Jakarta (ANTARA News) - Masa depan yang damai ada di pundak generasi muda, itulah yang mendorong Irfan Amalee menggagas Peace Generation yang bertujuan mempromosikan perdamaian lewat media kreatif.

"Pada 2007 saya membuat buku pendidikan perdamaian, berkolaborasi dengan Eric Lincoln dari Amerika Serikat," ujar lulusan Tafsir Hadis Universitas Islam Negeri dalam acara Temu Jurnalis, Blogger dan Penulis di Jakarta, Rabu.

Irfan menuturkan 90 persen kekerasan yang terjadi di dunia adalah "warisan kekerasan dari era sebelumnya". Bila generasi baru dididik untuk tidak melanjutkan warisan buruk tersebut tentu perdamaian tidak hanya jadi angan-angan.

"Di sekolah, nilai perdamaian dalam modul ini dimasukkan ke pelajaran seperti PPKN atau Agama untuk tingkat SD-SMP," ujar Irfan pada Antara News.
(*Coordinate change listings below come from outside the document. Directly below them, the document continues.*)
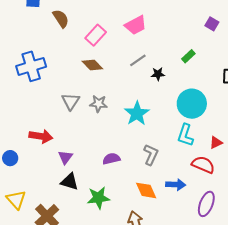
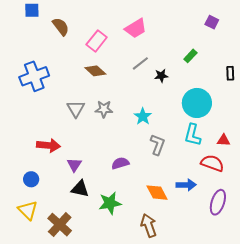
cyan star: (137, 113) -> (143, 116), size x0.7
red triangle: (216, 142) -> (224, 140), turned 32
gray L-shape: (151, 155) -> (157, 145), moved
blue circle: (10, 158) -> (31, 179), moved

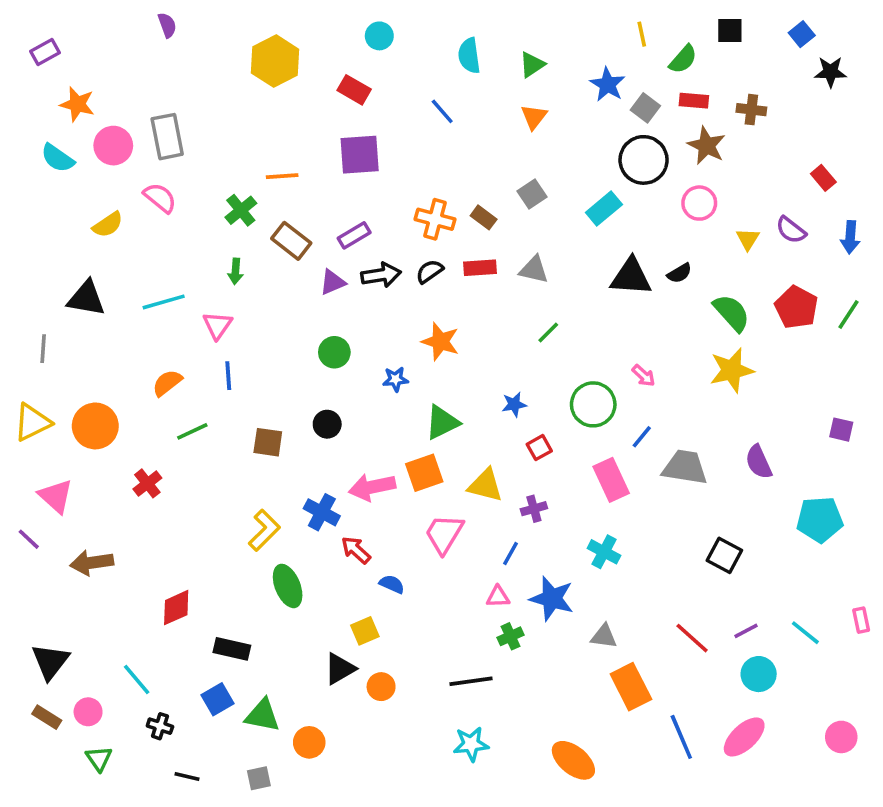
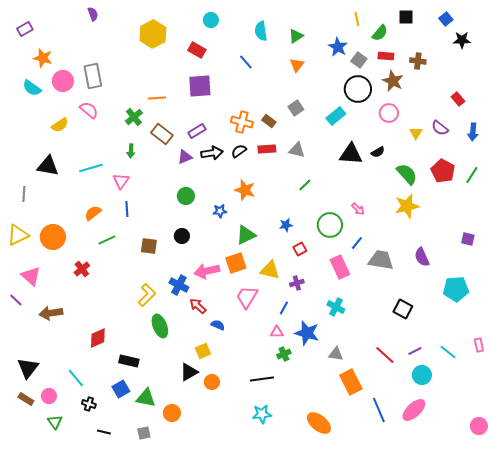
pink circle: (841, 737) -> (479, 426), moved

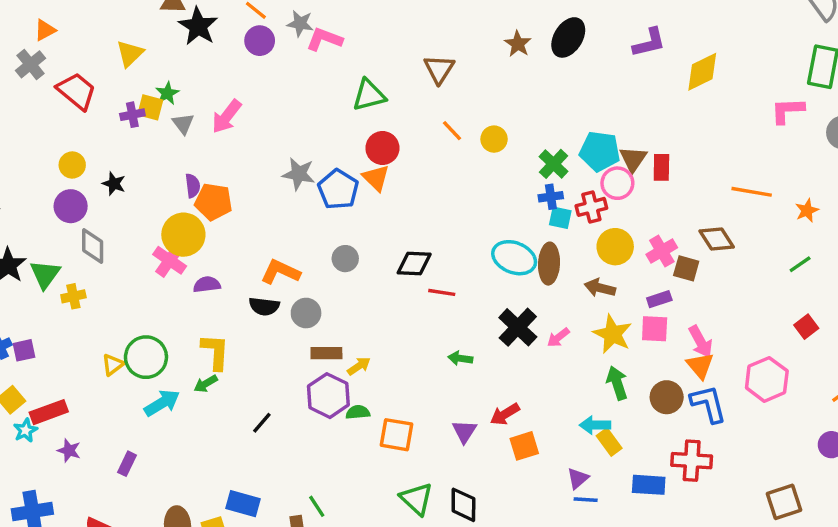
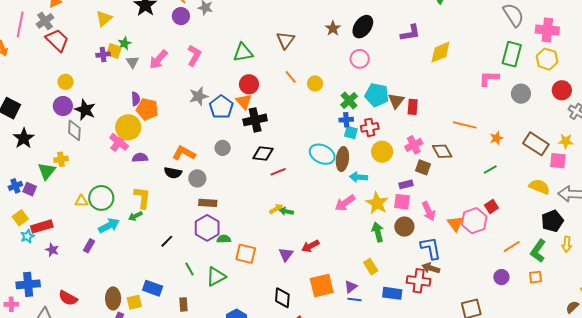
pink L-shape: (324, 39) -> (194, 55), moved, turned 95
red trapezoid: (77, 91) -> (57, 40), moved
gray star: (299, 174) -> (199, 96), turned -30
pink circle: (617, 183) -> (360, 59), moved
black star: (114, 184) -> (85, 110), moved, size x1.5
pink cross: (662, 251) -> (414, 145), moved
green triangle: (45, 274) -> (47, 171), moved
brown arrow: (600, 288) -> (431, 268), moved
red line: (442, 292) -> (278, 172), turned -35
black cross: (518, 327) -> (255, 120), moved, turned 30
pink arrow: (558, 337) -> (345, 203), size x1.5
purple square: (24, 350) -> (30, 189), turned 32
yellow triangle: (113, 365) -> (81, 201), turned 32
yellow arrow: (359, 366) -> (276, 209), moved
orange triangle: (700, 366) -> (455, 224), moved
pink hexagon: (767, 379) -> (474, 221), moved
brown circle: (667, 397) -> (404, 227), moved
cyan arrow: (595, 425) -> (358, 177), moved
orange square: (524, 446) -> (322, 285), moved, size x1.4
purple rectangle: (127, 464) -> (89, 246), moved
green triangle: (417, 499) -> (216, 276), moved, turned 45
green line: (317, 506) -> (189, 269), moved

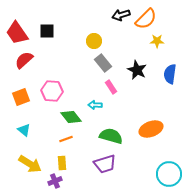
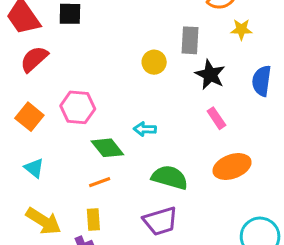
yellow circle: (94, 41) -> (154, 62), moved
gray rectangle: (103, 63) -> (190, 40), moved, turned 42
pink rectangle: (111, 87) -> (216, 118), moved
orange square: (21, 97) -> (29, 117), turned -30

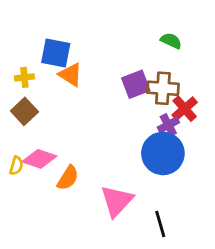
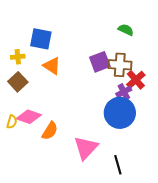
orange triangle: (71, 75) -> (52, 66), moved

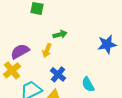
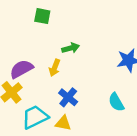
cyan semicircle: (88, 84) -> (116, 102), moved

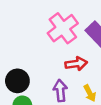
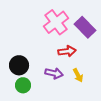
purple arrow: (60, 91) -> (54, 73), turned 108

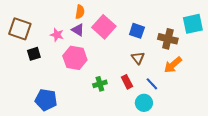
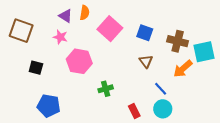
cyan square: (193, 24) -> (204, 52), moved
purple triangle: (78, 30) -> (66, 16), moved
black square: (34, 54) -> (36, 68), moved, turned 32
red rectangle: (127, 82) -> (134, 111), moved
cyan circle: (144, 103) -> (163, 109), moved

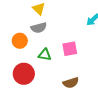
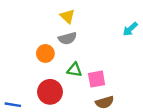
pink square: (70, 49) -> (97, 79), moved

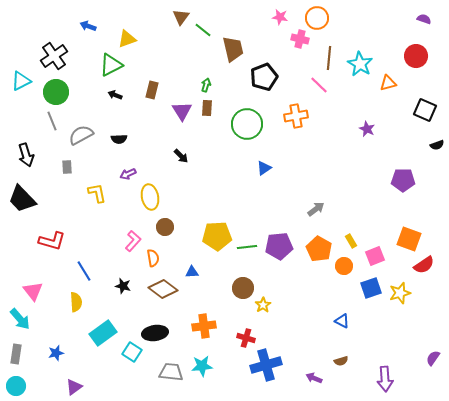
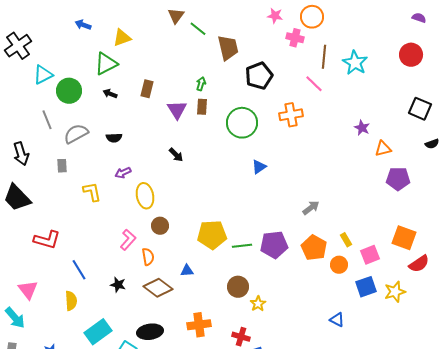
black cross: (54, 56) -> (18, 46), moved
cyan triangle: (21, 81) -> (43, 75), moved
orange triangle: (388, 83) -> (383, 149), moved
green circle: (56, 92) -> (69, 91), moved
Aceh menjadi tempat pertama penyebaran nilai perdamaian yang ditawarkan Peace Generation. Meski awalnya terkendala prasangka buruk karena salah satu penulisnya berkebangsaan AS, buku ini akhirnya diterima masyarakat Aceh.

Modul pendidikan berisi nilai perdamaian kini telah dipakai di berbagai sekolah Indonesia dan luar negeri. Modul perdamaian itu juga dipakai di Filipina, Malaysia dan Singapura dengan bahasa yang dipakai di negara tersebut. Selain itu, modul pendidikan perdamaian ini juga disesuaikan dengan budaya tiap daerah, misalnya modul versi Aceh yang mengangkat cerita-cerita Aceh.

Pemenang nasional International Young Creative Entrepreneur (IYCE) Communication Award 2009 menegaskan perdamaian dibutuhkan semua umat beragama.

Itulah sebabnya modul perdamaian ini juga telah dibuat dalam edisi agama kristen. Tim Peace Generation bekerjasama dengan komunitas sekolah kristen untuk memasukkan cerita-cerita kristen yang sesuai untuk modul perdamaian ini. Irfan berharap segera ada modul pendidikan perdamaian versi agama-agama lainnya.

Ada 12 nilai perdamaian yang terbagi dalam tiap jilid, meliputi menerima diri, menghapus prasangka, keragaman etnik, perbedaan agama, perbedaan gender, perbedaan status sosial, perbedaan kelompok, merayakan keberagaman, memahami konflik, menolak kekerasan, mengaku salah dan meminta maaf.

Menurut Irfan, sudah ada 30.000 agen perubahan yang belajar nilai-nilai perdamaian. Kini pihaknya sedang mendata kembali para agen perubahan untuk diberikan sertifikasi agar dapat menyebarkannya ke masyarakat luas.

Peace Generation juga berupaya menyebarkan bibit perdamaian ke kalangan lain, seperti suporter klub sepakbola di Indonesia yang kerap berseteru dengan pendukung tim lawan.

"Kami bekerjasama dengan Persib. Suporter itu kan mudah teradikalisasi, jadi kami membuat gerakan Bobotoh Bageur," pungkas dia.